The past fifteen years has seen major shifts in how clinicians diagnose, treat, and prevent neurological conditions:

  • Brain imaging and genetic technologies have changed how many neurological conditions are diagnosed.
  • The first effective emergency treatment for stroke is transforming acute stroke care, and continued progress in stroke prevention is having a major impact on public health.
  • New surgical interventions, such as deep brain stimulation, have emerged, with potentially wide-spread uses. Fifteen years from now, we hope to have better interventions for all neurological conditions. The NINDS will systematically review basic, translational, and clinical opportunities to accomplish this. Please consider scientific trends and crosscutting medical advances to which NINDS research should contribute.

Question 2

Which major questions need to be answered in order to revolutionize how we understand the nervous system and prevent, diagnose, and treat nervous system disorders?

Several major discoveries over the past fifteen years have revolutionized how we understand the nervous system and its disorders. New insights into the development of the nervous system, brain plasticity, molecular pathology, and the role of non-neuronal cells, for example, are already changing how we think about the brain and treat maladies. What mysteries about how the nervous system develops and functions will be the subject of major advances in the next fifteen years?

Question 3

What new technical capabilities have the potential to revolutionize neuroscience research and clinical practice in the next fifteen years?

Advances in neuroscience knowledge frequently come on the heels of technological advances, providing the means to answer questions that were previously inaccessible. Patch clamp recording, gene splicing, genetically modified mice, and advanced neuroimaging are just a few of the techniques and tools that have opened up remarkable new possibilities in the clinic and at the bench. What major technical roadblocks could be overcome in the next fifteen years, and what might be the impact on research and practice?

Question 4

What will the neuroscience research landscape look like in fifteen years, and how can NINDS best contribute?

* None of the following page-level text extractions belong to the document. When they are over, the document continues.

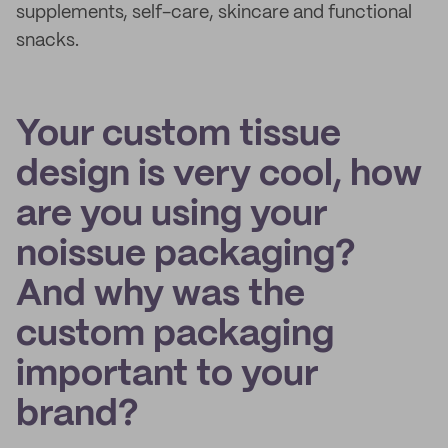
supplements, self-care, skincare and functional
snacks.
Your custom tissue
design is very cool, how
are you using your
noissue packaging?
And why was the
custom packaging
important to your
brand?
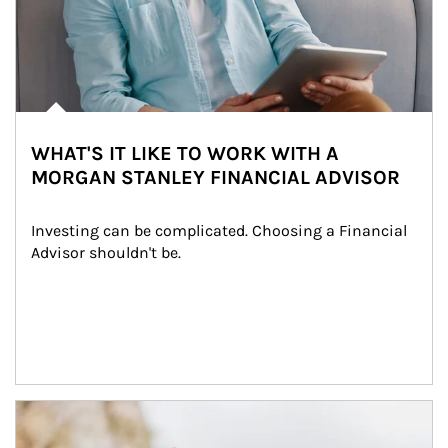
WHAT'S IT LIKE TO WORK WITH A
MORGAN STANLEY FINANCIAL ADVISOR
Investing can be complicated. Choosing a Financial 
Advisor shouldn't be.
Article Image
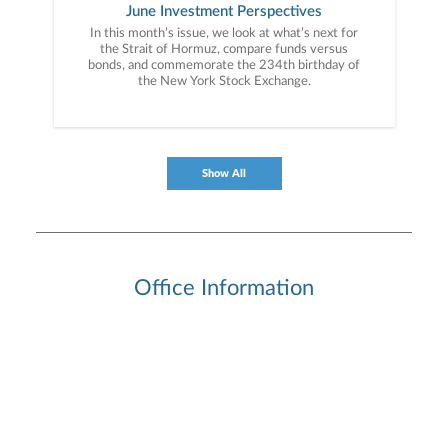
June Investment Perspectives
In this month’s issue, we look at what’s next for
the Strait of Hormuz, compare funds versus
bonds, and commemorate the 234th birthday of
the New York Stock Exchange.
Show All
Office Information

The NINDS is only one participant of many in the broad neuroscience research enterprise. In the past fifteen years:

  • New NIH Institutes and Centers have been established, others have changed their focus, and trans-NIH programs including the Blueprint for Neuroscience and the Roadmap for Medical Research have taken on important roles.
  • New neuroscience research institutes have been formed worldwide.
  • The biotechnology sector has dramatically expanded, and the pharmaceutical industry has undergone major restructuring.
  • Patient groups have become more active in supporting research. How will the biomedical enterprise evolve over the next fifteen years, and what niche should the NINDS occupy? How should the NINDS operate in this landscape to support the range of neuroscience research, inform the public about the results of that research, train new scientists, and build the infrastructure required for scientific advancement?

Question 5

What, if any, infrastructural resources are needed to advance clinical or basic neuroscience research?

In the past fifteen years:

  • The Human Genome Project has developed resources, such as GenBank, that have transformed research, and the NIH Roadmap for Medical Research is developing common resources to enable research that might otherwise not occur.
  • The NINDS has invested in resources such as a publicly accessible genetic database for neurologic diseases, clinical trials networks, microarray centers, a Human Genetics Repository, and a variety of programs with other NIH institutes in the NIH Blueprint for Neuroscience Research. What resources do you consider valuable, and which are no longer needed? What new neuroscience resources are essential to accelerate the pace of discovery over the next fifteen years?